● Task item
Copy the entries exactly. Their pictures do not belong in the copy.

------ Data listing

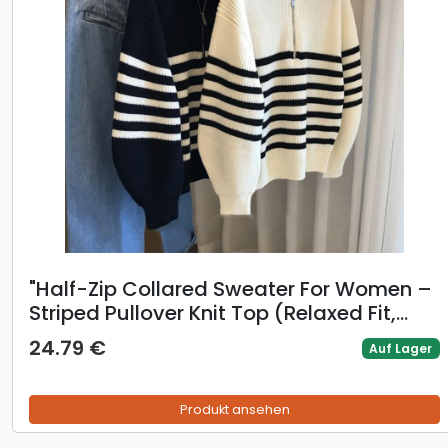
​​"Half-Zip Collared Sweater For Women –
Striped Pullover Knit Top (Relaxed Fit,
Sheep Wool Blend, Black & White
24.79 €
Auf Lager
Contrast, One Size)"​​
Produkt ansehen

------------

● Result of the exercise
​​"Half-Zip Collared Sweater For Women –
Striped Pullover Knit Top (Relaxed Fit,
Sheep Wool Blend, Black & White
24.79 €
Auf Lager
Contrast, One Size)"​​
Produkt ansehen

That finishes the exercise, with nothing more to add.